Apple Tannins from Pomace: Production and Evaluation to Improve Quality of Hard Cider
Micah Martin and Olga Padilla-Zakour
Tannin fortification of ciders made from dessert apples increases complexity and quality of the final ciders. Successful options to achieve higher levels of tannins include blending with ciders made from high tannin varieties, or adding commercially available tannins currently used for other alcoholic beverages. There are little to no apple-derived tannins for the cider maker looking to increase the astringency in their cider aside from growing cider apples, which presents an opportunity for utilization of spent pomace for apple tannin production. The objectives of this NYS Apple Research and Development Program sponsored project are to provide a new alternative for the cider industry. The project conducts studies to assess the feasibility of making apple tannins from dessert apple pomace and from cider apple pomace.

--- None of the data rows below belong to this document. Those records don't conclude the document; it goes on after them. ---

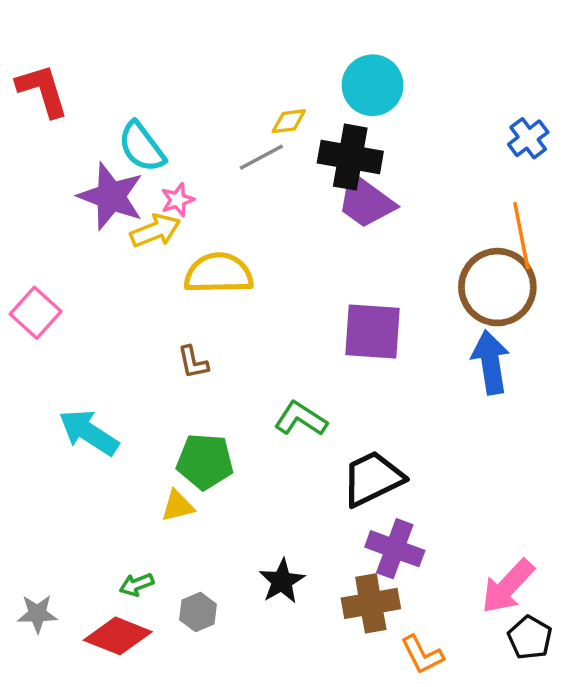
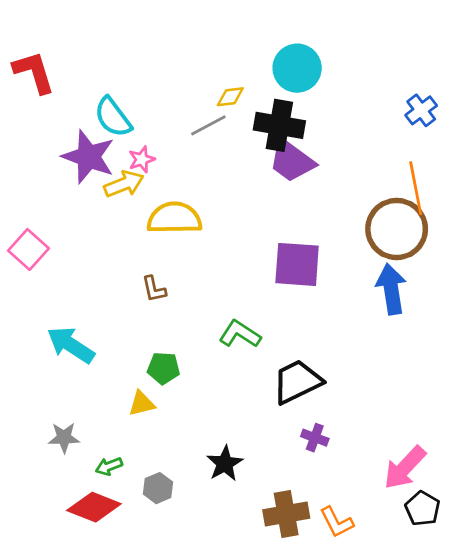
green pentagon: (205, 461) -> (163, 368), size x0.7
purple cross: (395, 549) -> (315, 438), size x0.6
brown cross: (371, 603) -> (286, 514), moved
gray star: (37, 614) -> (64, 438), moved

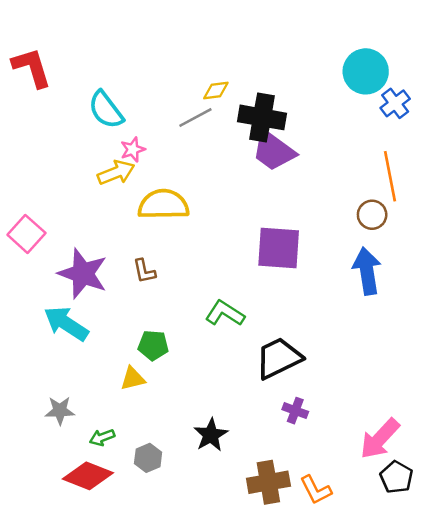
cyan circle: (297, 68) -> (366, 71), moved
purple star: (88, 157) -> (83, 274), moved
brown circle: (397, 229) -> (372, 215), size x0.5

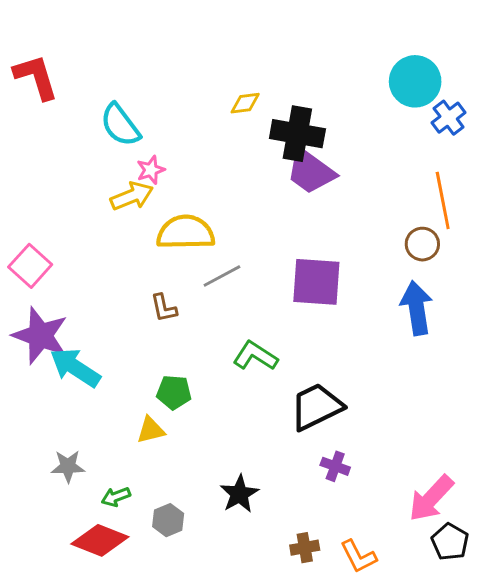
gray line: (195, 117) -> (222, 276), moved
purple star: (83, 274) -> (40, 336), moved
brown cross: (268, 482) -> (305, 548), size x0.6

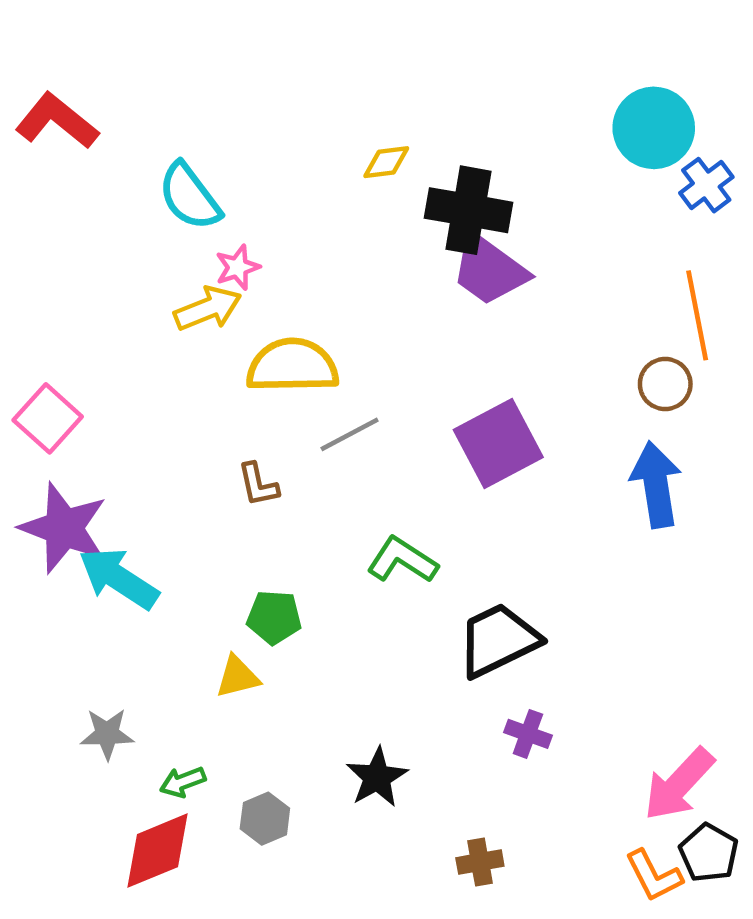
red L-shape: (36, 77) -> (57, 121), turned -34
purple square: (316, 282) -> (498, 443), turned -32
red diamond: (100, 540) -> (157, 851), turned -44
orange L-shape: (358, 556) -> (654, 876), moved

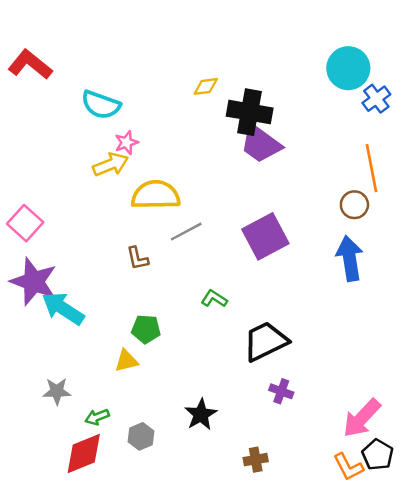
cyan semicircle: (190, 196) -> (101, 105), turned -33
green L-shape: (402, 560) -> (214, 299), size x0.7

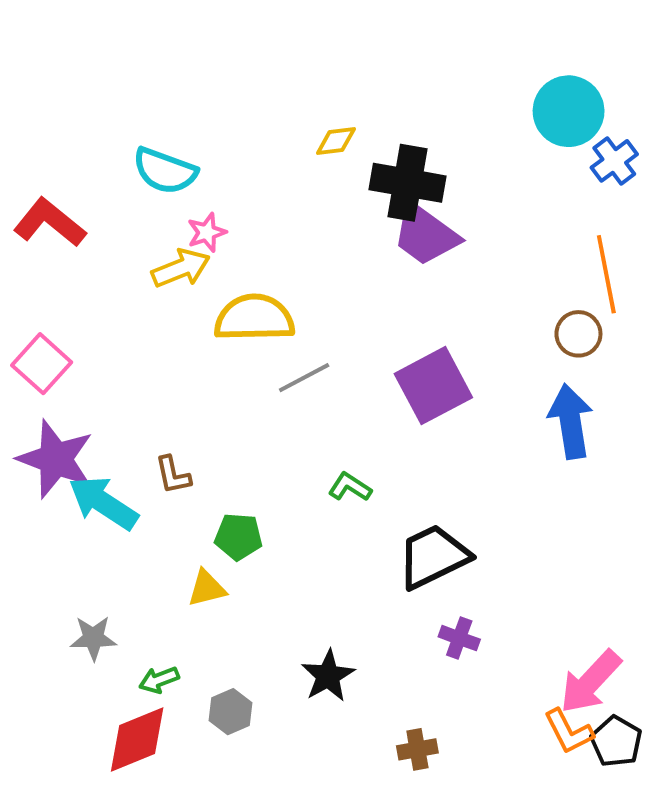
red L-shape: (30, 65) -> (50, 223), moved
brown L-shape: (137, 258) -> (173, 475), moved
orange L-shape: (348, 467) -> (569, 732), moved

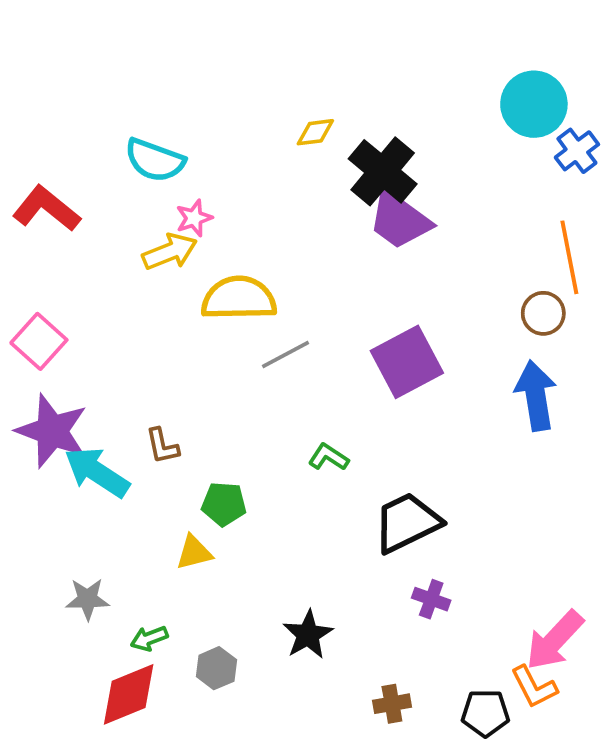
black cross: (407, 183) -> (383, 171), turned 30
black pentagon: (616, 741) -> (485, 713), moved, turned -30

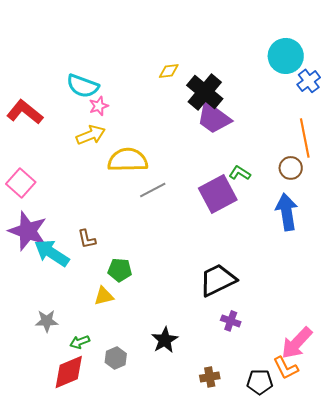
pink star: (194, 218) -> (99, 106), moved
green L-shape: (328, 457) -> (240, 173), moved

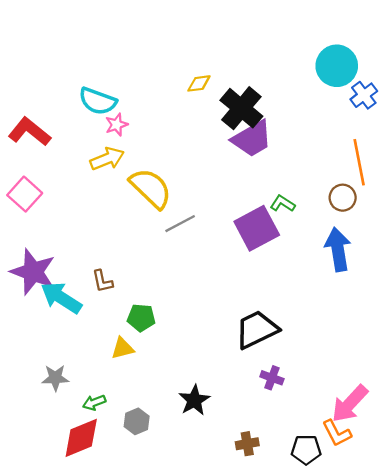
purple trapezoid: (214, 118) -> (252, 139), turned -66
yellow semicircle: (128, 160) -> (151, 188), turned 45
pink square: (21, 183) -> (25, 194), moved

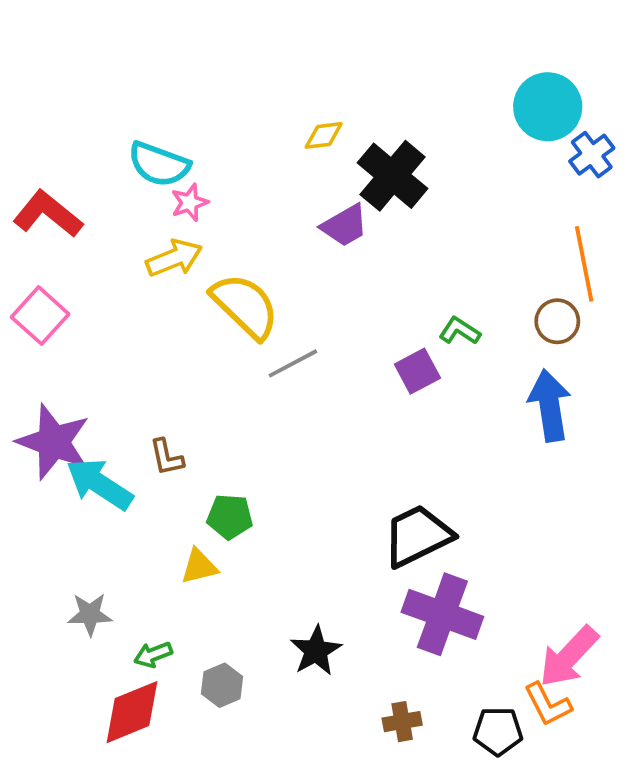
purple trapezoid: (252, 139) -> (345, 225), moved, size x0.7
purple square: (257, 228) -> (417, 371), size x0.6
purple cross: (272, 378) -> (442, 614), size x2.0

Phenotyping the USDA-PGRU Malus Germplasm Collection for Novel Apples to Use in Hard Cider Production
Nathan Wojtyna and Gregory Peck
The price premium for bitter cider apples is primarily driven by a lack of supply for this specialized fruit. While the U.S. is the second largest apple producer in the world, there is a difference between the commercially grown culinary apples and bitter cider apples. All apples contribute sweetness, sharpness, and bitterness to ciders, but specialized cider apples can have 5-10 times more tannin (a bittering group of polyphenols) along with higher levels of acidity (sharpness) compared to culinary apples. It is the balance of these characteristics that make cider apples more desirable for hard cider production. The purpose of this project is to phenotype (i.e., identify and evaluate the horticultural performance and juice quality) of upwards of 100 accessions in the United States Department of Agriculture (USDA)-Plant Genetic Resource Unit (PGRU) Malus germplasm collection in Geneva, NY. These apple accessions (which contain Malus xdomestica cultivars, as well as Malus species and hybrids) will be evaluated for unique juice chemistry, as well as disease resistance and growth habits that potentially lend themselves to mechanized harvesting. Using established protocols to characterize apple trees, fruit, and juice, this will be the most thorough screening of the USDA-PGRU Malus germplasm repository ever conducted for hard cider production.